Radical prostatectomy and work : men's perspectives Yu Ko, Wellam F.


The objective of this study was to explore the connections between men’s experiences of work, prostate cancer and radical prostatectomy to develop a grounded theory that describes the processes used by participants to reformulate the worker identity. The research questions that guided the study were:1.How does screening and diagnosis of prostate cancer affect men and their work? and 2. How are participants’ work-related experiences affected following radical prostatectomy? Digitally recorded, in-depth, individual interviews were conducted with 24 English speaking men who were working at the time of prostate cancer diagnosis and subsequently underwent radical prostatectomy. Constructivist grounded theory guided collection and analysis of the data. A masculinities framework highlighted the ways in which gender shaped participants’ experiences. Findings suggest that work was central to participants’ masculine identities and was an activity that benefited men and their families.
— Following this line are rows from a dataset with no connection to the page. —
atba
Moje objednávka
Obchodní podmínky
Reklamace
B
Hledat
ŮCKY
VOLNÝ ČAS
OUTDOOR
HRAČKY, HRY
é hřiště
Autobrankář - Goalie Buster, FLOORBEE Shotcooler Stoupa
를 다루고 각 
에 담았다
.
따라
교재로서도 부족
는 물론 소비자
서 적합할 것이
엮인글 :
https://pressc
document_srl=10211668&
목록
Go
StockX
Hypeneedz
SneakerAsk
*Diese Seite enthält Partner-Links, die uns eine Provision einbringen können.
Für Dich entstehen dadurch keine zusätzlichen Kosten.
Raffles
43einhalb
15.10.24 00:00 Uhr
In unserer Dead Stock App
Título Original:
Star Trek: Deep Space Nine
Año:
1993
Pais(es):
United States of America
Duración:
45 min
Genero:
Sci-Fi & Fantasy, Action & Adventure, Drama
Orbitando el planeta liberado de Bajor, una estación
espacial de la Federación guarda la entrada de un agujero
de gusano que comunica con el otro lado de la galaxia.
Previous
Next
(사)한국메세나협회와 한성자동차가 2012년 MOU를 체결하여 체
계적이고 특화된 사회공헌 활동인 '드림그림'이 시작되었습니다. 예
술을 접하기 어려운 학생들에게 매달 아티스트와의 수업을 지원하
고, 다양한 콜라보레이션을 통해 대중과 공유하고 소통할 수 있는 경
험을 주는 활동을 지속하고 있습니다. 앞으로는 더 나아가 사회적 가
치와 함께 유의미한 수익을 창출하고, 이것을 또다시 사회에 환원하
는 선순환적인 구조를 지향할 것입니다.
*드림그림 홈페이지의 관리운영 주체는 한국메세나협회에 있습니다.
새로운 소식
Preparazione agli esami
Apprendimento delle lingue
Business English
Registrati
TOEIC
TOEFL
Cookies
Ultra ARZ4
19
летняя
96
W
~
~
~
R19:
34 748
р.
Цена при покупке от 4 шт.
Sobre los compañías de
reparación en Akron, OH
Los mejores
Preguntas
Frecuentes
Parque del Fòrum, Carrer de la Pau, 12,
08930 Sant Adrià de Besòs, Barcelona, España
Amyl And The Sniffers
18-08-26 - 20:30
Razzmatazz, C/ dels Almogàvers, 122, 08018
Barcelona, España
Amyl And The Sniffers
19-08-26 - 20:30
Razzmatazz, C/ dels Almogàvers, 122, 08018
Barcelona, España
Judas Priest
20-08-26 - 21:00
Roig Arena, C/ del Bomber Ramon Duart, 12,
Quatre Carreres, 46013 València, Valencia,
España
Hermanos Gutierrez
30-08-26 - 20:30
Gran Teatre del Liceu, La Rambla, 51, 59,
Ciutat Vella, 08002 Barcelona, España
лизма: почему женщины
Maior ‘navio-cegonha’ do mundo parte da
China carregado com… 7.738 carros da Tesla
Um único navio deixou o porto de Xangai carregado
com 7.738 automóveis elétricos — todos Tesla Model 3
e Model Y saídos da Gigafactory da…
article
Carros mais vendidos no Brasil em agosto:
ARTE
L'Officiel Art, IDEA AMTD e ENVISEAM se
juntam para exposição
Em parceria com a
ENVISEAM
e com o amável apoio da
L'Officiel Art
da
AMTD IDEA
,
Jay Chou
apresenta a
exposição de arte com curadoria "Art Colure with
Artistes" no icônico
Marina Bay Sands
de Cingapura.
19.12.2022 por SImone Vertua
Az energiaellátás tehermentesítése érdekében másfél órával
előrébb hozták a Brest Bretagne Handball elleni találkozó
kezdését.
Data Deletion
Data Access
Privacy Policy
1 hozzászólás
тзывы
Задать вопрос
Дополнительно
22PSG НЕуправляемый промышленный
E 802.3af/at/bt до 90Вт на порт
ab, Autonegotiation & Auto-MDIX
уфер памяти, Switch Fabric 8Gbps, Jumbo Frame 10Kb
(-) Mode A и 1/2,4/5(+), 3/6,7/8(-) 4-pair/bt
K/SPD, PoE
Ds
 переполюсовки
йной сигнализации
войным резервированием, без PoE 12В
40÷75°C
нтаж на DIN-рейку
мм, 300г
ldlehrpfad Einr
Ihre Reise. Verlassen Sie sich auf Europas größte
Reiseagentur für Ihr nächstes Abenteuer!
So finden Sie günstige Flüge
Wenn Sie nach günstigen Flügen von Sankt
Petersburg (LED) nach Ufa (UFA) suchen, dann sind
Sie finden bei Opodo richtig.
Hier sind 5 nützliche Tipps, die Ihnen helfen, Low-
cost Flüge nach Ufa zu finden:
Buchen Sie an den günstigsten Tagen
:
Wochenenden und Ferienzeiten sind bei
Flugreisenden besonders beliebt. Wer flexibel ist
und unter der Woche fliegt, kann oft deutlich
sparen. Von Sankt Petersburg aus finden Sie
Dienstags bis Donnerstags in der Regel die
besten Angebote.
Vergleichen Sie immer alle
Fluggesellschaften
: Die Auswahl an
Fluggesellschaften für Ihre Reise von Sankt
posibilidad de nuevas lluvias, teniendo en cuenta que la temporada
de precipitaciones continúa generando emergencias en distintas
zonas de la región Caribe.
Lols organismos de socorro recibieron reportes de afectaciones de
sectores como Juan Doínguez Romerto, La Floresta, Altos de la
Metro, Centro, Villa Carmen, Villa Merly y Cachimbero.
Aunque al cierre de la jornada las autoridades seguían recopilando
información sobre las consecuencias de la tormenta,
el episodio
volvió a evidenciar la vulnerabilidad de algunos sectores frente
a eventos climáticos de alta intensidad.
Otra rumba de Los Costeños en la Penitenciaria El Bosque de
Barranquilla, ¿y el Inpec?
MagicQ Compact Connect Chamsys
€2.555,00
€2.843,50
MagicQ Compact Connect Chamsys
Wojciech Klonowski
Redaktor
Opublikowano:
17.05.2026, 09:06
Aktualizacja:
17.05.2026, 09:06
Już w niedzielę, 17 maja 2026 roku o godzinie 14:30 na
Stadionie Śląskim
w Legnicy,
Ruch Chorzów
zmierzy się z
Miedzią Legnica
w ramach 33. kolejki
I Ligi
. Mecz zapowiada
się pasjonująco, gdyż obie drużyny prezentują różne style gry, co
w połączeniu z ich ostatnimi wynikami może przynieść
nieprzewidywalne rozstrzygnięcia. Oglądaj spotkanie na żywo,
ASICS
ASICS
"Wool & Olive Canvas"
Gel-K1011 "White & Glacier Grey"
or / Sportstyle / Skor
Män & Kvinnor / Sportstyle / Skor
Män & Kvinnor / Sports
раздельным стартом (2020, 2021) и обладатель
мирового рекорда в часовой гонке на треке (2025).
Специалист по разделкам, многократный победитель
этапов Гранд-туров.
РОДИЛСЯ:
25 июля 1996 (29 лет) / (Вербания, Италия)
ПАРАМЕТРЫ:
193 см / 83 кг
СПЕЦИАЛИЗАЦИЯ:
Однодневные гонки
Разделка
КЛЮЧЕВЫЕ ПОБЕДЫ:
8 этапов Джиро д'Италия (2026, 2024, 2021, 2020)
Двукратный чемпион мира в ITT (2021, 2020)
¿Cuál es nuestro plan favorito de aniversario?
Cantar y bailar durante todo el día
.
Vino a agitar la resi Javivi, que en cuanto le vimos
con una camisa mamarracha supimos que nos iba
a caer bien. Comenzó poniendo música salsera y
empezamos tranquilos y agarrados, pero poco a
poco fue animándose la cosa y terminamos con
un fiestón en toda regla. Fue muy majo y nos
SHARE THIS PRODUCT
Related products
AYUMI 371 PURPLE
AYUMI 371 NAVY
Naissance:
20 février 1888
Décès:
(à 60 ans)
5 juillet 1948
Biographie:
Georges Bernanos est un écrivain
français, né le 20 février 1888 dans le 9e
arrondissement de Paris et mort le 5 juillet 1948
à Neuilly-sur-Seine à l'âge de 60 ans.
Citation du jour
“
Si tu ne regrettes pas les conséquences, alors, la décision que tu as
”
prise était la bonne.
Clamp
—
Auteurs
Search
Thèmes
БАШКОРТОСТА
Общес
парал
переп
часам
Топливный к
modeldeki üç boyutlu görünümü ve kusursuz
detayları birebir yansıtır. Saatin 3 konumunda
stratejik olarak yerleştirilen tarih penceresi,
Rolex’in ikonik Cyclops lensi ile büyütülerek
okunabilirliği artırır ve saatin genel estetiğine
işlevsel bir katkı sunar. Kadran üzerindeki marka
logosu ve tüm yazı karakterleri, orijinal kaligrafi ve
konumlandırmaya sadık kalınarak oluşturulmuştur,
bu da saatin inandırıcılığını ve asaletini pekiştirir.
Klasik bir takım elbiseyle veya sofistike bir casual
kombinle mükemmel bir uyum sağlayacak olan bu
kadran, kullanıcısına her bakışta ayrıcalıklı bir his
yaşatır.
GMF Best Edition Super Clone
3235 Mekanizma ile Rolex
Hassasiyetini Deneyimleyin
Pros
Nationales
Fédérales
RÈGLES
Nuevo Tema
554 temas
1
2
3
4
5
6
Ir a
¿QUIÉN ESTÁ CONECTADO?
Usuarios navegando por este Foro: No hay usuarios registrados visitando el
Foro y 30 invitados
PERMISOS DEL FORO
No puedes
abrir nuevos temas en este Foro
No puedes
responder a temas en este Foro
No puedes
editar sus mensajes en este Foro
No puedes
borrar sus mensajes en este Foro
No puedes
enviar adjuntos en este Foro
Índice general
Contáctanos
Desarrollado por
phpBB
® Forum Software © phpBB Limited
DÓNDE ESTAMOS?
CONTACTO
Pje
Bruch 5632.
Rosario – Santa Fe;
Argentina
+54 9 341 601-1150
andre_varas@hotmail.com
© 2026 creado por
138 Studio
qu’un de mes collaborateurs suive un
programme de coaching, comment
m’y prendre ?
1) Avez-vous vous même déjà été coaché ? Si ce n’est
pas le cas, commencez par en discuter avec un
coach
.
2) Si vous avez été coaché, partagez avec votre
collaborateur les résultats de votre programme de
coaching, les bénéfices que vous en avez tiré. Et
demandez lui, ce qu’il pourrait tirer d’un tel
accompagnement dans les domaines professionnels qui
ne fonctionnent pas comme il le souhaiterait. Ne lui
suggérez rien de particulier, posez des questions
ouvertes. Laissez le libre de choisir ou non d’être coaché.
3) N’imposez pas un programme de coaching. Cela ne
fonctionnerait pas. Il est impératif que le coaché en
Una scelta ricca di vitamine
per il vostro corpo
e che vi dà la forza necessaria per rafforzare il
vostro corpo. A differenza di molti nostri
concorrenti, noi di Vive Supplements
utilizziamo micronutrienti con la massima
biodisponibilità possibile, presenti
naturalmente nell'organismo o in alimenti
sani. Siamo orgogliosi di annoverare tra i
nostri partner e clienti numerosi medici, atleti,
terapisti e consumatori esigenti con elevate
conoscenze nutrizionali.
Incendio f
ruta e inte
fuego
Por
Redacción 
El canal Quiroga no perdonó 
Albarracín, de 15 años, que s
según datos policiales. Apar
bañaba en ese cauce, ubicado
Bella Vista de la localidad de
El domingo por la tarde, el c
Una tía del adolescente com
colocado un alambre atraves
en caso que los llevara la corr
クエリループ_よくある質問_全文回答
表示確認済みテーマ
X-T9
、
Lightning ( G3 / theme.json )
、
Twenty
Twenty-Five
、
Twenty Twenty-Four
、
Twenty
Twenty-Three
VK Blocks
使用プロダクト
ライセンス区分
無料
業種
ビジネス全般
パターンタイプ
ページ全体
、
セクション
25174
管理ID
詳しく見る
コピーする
Related to this, finding prostate cancer emerged as a threat to most men’s health and work, and a stark reminder of their mortality. Choosing radical prostatectomy was viewed as necessary in treating the disease to ensure survival. In preparing the workplace for their absence due to surgery, men made sick leave arrangements with the aim of minimizing disruptions to workplace productivity. The basic social process of Reformulating the Worker Identity after radical prostatectomy was developed. Results indicate that men reformulated worker identities to accommodate treatment side-effects and challenges for fully resuming work responsibilities. This process comprised two parts. First, recovering after radical prostatectomy allowed men to restore physical strength to resume daily activities through processes that included embodying the sick role, contesting side-effects, and conceding new realities wherein men drew on masculine ideals of resilience and responsibility for solving one’s problems, and by reconciling the changes surgery had imposed on their lives. Second, in re-negotiating work expectations, men adjusted work responsibilities to facilitate their return to work by assessing work capacity, re-balancing work and health, and re-setting work obligations, wherein men reevaluated the importance of work in relation to emergent health needs and lobbied for return to work accommodations needed to sustain ongoing recovery.